Items from a data source:
--- START ---
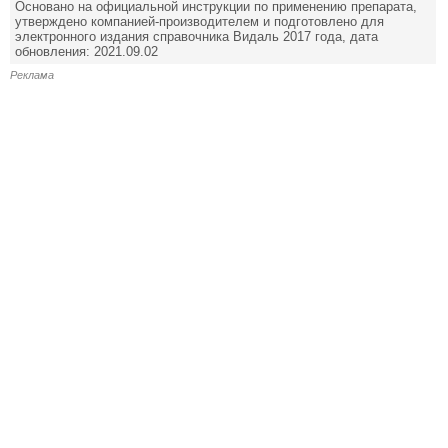
Основано на официальной инструкции по применению препарата,
утверждено компанией-производителем и подготовлено для
электронного издания справочника Видаль 2017 года, дата
обновления: 2021.09.02
Реклама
--- END ---
What to produce: I would like the data above transcribed exactly, with its pictures left out.

Answer:
Основано на официальной инструкции по применению препарата,
утверждено компанией-производителем и подготовлено для
электронного издания справочника Видаль 2017 года, дата
обновления: 2021.09.02
Реклама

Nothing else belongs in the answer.